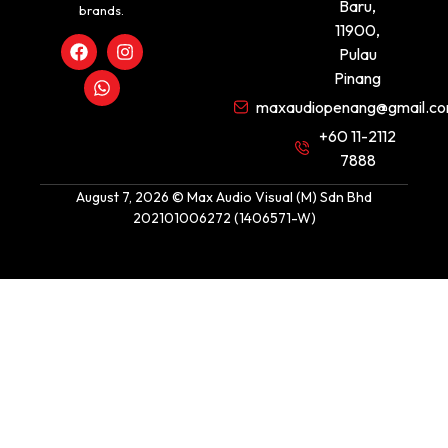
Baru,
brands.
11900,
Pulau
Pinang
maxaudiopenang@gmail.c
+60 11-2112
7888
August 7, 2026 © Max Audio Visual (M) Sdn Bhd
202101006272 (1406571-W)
◆ ◆ ◆
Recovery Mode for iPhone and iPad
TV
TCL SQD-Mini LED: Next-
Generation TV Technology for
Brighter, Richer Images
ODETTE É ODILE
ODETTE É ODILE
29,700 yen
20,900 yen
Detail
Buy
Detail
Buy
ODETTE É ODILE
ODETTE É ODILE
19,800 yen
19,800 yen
◆ ◆ ◆
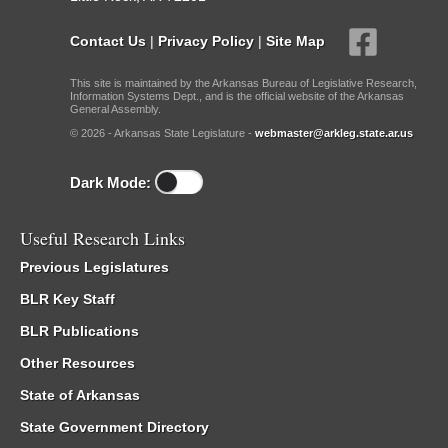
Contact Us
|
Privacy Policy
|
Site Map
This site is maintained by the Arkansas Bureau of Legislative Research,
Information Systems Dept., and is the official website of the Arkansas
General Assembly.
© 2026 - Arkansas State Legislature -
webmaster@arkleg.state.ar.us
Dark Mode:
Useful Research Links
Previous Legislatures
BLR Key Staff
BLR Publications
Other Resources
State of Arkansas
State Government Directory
◆ ◆ ◆
* [Exercise details] Where a line in the listing holds the string "Arkansas", include it in the count, then report the total alone.

* [Exercise response] 4